Data Sufficiency

[email protected] wrote:Hi Sri,

This question is perfect for TESTing Values. Your logic is great, but there are lots of typos in your explanation.

GMAT assassins aren't born, they're made,
Rich

Brent@GMATPrepNow wrote:

gmattesttaker2 wrote: Set S is made up of positive integers a, b, and c. What is the median of set S?

1) a - b = 2
2) c - a < 0

Hi Sri,

Your approach of plugging in numbers is great.
Here's an approach that uses some number sense.

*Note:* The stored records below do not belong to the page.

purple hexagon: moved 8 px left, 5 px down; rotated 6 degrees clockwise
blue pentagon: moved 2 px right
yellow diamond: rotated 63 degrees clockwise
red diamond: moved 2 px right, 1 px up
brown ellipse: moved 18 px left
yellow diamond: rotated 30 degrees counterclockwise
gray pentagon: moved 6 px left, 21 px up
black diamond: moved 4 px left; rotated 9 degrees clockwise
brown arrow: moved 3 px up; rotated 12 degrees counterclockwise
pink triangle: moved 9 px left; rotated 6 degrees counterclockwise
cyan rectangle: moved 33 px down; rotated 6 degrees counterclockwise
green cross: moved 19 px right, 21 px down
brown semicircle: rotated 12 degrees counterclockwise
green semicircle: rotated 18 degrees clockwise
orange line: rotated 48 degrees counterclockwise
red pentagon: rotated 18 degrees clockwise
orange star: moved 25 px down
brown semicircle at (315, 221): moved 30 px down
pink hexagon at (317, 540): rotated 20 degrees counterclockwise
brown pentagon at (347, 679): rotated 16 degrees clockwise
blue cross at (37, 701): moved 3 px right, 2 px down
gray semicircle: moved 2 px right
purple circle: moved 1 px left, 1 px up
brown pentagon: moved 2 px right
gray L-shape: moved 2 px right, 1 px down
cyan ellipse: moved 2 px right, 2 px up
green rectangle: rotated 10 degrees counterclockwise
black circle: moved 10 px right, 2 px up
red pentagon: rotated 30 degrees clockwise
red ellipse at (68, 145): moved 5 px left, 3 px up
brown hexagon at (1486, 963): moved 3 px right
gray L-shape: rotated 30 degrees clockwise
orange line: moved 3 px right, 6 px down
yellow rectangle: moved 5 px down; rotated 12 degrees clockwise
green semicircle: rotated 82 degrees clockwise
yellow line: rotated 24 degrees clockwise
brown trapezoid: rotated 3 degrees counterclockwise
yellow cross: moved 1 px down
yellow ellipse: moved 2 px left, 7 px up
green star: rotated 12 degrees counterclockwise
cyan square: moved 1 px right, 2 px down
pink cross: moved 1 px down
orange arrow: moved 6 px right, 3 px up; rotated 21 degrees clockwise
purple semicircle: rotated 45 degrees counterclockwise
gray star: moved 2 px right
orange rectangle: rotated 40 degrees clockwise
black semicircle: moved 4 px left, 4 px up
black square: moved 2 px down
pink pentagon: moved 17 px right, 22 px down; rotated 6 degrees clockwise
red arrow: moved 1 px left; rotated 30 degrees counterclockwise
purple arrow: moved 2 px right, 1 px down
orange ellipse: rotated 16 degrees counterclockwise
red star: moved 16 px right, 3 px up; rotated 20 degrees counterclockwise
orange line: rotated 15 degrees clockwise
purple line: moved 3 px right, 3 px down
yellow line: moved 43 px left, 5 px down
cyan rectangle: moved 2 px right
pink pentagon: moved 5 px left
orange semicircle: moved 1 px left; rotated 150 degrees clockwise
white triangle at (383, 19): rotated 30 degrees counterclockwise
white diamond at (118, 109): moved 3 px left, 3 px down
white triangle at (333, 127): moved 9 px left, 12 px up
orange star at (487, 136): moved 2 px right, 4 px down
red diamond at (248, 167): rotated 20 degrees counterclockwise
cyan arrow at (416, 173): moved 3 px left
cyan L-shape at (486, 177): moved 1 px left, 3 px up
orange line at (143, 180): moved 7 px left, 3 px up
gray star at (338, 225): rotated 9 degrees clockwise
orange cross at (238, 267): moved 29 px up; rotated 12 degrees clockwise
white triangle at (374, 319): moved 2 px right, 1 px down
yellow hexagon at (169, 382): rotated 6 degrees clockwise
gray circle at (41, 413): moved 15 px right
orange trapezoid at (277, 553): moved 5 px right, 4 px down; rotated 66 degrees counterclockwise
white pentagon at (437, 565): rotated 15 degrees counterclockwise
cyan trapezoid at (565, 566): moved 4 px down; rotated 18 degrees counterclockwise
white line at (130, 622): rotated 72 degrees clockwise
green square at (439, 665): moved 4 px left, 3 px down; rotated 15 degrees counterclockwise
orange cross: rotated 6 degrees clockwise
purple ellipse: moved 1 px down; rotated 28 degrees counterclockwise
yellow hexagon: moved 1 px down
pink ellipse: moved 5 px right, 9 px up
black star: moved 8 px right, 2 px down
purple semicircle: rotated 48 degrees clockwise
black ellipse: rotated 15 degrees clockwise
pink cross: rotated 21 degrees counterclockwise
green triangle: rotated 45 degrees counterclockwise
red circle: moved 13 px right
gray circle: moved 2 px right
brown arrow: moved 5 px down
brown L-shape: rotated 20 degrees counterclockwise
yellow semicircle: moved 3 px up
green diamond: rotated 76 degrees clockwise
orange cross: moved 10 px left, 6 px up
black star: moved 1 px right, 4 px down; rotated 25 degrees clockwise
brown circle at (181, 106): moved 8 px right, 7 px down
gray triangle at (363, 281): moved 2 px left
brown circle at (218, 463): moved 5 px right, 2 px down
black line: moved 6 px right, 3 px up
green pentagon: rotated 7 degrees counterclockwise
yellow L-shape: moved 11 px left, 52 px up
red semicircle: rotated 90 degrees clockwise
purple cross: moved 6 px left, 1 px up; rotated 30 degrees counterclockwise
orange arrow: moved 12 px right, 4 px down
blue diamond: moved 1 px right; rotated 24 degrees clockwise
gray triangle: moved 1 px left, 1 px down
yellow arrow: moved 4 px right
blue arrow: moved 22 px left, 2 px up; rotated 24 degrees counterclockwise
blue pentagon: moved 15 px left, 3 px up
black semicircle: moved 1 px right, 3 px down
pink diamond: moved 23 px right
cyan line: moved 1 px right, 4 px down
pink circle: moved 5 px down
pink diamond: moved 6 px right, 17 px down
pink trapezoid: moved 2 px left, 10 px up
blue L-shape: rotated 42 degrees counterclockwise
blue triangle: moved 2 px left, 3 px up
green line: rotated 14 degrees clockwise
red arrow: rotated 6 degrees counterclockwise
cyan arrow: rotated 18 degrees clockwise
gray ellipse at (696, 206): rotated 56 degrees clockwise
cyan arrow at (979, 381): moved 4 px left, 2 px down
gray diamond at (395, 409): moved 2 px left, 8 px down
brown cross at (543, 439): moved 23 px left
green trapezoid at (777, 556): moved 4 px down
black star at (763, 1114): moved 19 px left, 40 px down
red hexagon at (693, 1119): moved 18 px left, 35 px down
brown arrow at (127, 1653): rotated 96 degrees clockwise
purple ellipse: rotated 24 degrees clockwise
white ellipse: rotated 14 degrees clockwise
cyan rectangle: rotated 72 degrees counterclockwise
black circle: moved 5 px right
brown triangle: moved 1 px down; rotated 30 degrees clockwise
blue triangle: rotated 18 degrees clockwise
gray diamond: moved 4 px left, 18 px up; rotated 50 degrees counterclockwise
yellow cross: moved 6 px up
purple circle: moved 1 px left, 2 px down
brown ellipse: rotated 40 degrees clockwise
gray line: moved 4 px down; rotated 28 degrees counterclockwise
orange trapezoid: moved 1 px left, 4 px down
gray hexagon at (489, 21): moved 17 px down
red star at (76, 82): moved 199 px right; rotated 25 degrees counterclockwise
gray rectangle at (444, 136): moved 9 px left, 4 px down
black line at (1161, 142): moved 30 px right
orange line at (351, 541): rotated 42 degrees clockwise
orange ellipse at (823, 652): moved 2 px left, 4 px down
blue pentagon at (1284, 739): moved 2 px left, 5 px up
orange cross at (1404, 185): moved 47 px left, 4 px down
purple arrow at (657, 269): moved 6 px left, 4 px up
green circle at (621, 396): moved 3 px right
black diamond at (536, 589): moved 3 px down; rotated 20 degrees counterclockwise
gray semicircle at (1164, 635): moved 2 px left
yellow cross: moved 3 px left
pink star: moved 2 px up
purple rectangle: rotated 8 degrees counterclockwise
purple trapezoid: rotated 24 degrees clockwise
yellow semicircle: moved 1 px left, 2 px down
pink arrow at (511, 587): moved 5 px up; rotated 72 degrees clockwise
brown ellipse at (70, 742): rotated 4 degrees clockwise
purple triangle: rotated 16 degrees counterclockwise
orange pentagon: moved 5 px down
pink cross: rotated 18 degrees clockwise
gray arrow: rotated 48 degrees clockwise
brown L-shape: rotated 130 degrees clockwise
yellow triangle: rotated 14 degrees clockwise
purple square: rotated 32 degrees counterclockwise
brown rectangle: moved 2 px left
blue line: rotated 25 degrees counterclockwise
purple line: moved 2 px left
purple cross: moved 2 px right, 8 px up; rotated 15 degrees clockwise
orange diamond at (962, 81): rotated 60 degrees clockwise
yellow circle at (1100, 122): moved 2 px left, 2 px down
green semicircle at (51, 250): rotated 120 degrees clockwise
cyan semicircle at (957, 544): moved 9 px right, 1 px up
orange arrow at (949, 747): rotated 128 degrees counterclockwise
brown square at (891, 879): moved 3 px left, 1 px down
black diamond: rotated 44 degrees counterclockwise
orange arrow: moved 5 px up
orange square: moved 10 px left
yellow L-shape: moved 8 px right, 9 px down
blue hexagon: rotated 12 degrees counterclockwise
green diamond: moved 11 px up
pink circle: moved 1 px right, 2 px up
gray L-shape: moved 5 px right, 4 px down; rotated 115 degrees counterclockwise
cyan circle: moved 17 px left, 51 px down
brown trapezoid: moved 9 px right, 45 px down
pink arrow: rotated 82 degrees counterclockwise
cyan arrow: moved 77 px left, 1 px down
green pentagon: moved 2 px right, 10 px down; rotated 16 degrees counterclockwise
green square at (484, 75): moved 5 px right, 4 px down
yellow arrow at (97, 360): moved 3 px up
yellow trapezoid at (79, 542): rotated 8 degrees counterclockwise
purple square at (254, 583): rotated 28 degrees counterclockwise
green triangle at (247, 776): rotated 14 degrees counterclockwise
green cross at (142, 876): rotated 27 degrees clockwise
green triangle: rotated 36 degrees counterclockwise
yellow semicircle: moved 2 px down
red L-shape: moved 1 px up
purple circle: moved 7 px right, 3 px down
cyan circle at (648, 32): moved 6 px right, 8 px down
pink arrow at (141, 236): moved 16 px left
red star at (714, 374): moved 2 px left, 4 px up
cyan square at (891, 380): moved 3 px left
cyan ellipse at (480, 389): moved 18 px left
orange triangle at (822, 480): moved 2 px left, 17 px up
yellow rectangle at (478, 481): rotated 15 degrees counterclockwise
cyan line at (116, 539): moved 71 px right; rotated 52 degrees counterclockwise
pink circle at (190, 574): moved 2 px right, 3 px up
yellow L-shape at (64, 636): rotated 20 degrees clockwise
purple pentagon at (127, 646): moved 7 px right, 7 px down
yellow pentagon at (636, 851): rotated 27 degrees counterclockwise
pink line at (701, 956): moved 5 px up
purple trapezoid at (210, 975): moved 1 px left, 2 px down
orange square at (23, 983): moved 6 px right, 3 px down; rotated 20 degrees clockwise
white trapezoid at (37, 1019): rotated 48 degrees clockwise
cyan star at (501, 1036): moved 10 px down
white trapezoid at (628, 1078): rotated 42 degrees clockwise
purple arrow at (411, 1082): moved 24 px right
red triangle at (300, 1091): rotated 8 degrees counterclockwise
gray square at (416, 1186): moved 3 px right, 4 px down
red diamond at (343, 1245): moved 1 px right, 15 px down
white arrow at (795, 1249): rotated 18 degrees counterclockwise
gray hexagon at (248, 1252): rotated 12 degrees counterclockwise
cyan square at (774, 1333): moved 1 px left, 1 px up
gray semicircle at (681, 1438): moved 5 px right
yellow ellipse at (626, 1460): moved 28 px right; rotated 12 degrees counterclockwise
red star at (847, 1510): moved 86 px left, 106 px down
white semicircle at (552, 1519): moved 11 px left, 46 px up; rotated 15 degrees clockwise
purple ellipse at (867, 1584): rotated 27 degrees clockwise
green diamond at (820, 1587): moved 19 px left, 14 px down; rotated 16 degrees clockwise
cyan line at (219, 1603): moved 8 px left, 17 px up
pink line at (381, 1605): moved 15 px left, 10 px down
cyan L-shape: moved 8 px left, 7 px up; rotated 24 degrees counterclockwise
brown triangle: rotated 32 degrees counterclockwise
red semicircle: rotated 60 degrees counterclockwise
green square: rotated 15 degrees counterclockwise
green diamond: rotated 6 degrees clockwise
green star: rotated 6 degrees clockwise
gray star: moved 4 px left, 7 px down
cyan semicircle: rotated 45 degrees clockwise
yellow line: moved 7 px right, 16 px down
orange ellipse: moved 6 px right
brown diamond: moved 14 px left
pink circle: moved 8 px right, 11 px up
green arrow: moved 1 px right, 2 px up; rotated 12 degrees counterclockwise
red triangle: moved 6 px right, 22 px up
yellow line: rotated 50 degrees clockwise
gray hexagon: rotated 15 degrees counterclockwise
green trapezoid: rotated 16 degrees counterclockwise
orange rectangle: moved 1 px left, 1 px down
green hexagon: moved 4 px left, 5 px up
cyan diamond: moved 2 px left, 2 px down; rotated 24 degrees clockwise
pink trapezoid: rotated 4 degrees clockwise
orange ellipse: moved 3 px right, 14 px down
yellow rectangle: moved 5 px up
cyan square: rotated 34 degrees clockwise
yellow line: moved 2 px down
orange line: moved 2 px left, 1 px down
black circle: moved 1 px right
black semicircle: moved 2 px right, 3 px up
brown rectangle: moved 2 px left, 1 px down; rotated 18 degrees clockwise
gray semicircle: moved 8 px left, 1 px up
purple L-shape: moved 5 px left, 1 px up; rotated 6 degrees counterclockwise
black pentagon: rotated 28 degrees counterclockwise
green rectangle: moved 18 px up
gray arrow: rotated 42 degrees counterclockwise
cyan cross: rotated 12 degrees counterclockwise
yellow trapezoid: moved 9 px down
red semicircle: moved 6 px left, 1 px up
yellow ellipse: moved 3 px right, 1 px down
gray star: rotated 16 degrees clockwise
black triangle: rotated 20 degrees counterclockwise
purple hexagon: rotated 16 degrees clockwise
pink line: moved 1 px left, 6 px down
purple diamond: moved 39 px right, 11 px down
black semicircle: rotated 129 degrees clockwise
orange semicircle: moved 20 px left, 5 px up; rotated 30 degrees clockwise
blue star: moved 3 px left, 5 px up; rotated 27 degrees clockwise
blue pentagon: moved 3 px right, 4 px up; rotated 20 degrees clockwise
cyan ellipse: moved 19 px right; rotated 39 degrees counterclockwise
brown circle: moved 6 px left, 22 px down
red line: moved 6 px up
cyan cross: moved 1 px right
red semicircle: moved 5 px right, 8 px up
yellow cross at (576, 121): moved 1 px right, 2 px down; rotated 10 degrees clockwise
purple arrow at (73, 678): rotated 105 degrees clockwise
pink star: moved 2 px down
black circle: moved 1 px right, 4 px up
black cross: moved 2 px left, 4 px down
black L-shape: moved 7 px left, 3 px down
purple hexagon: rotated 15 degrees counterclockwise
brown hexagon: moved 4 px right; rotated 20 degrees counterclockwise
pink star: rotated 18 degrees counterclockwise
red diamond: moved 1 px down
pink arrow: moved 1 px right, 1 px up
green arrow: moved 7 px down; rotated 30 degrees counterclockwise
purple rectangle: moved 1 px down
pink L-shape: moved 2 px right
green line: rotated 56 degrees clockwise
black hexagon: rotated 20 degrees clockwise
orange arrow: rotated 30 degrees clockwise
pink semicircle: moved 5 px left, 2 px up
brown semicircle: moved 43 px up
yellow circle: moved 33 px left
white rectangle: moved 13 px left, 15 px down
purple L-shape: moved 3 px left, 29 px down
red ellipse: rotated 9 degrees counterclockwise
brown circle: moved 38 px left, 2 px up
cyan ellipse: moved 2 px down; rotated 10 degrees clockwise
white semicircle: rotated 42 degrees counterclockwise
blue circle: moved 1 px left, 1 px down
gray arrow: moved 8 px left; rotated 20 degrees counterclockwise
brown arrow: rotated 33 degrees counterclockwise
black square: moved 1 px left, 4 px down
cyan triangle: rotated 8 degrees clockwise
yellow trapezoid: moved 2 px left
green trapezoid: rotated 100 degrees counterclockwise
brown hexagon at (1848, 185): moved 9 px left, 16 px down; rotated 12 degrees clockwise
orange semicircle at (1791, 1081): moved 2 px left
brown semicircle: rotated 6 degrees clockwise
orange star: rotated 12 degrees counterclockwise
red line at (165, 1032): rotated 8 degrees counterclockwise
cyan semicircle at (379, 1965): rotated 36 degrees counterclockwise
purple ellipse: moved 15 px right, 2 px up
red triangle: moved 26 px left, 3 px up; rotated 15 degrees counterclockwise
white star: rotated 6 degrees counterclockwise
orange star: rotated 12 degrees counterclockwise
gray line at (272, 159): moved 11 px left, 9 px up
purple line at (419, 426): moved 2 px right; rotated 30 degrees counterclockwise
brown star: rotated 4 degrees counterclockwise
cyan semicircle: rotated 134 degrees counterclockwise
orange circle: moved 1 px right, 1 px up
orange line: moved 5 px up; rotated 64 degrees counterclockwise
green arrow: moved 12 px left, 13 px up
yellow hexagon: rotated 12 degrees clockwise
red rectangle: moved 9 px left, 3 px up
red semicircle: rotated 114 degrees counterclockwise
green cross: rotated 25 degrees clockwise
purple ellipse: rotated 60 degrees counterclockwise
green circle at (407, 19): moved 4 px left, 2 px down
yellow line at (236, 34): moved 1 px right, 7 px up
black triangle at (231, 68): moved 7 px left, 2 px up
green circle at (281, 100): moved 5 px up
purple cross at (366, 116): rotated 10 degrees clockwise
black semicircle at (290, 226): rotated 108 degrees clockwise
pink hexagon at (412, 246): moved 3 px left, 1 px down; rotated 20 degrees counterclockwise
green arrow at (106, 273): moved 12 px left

Target question: What is the median of set S?
We have 3 numbers in set S, so our goal is to determine which number is the MIDDLE NUMBER, when the 3 values are arranged in ASCENDING order.

Statement 1: a - b = 2
If a - b equals 2, we can conclude that a IS GREATER THAN b (it's 2 greater)
Let's write: b < a
Since we don't know anything about c, there's no way to determine the median.
So, statement 1 is NOT SUFFICIENT

Statement 2: c - a < 0
Take this inequality and add a to both sides to get: c < a
Since we don't know anything about b, there's no way to determine the median.
So, statement 2 is NOT SUFFICIENT

Statements 1 and 2 combined
Statement 1 tells us that b < a
Statement 2 tells us that c < a
So, all we know is that a is greater than both b and c. In other words, a is the biggest of the three numbers.
Since we have no idea whether b or c is the middle value, we cannot determine the median.
Since we cannot answer the target question with certainty, the combined statements are NOT SUFFICIENT

Answer = E

Cheers,
Brent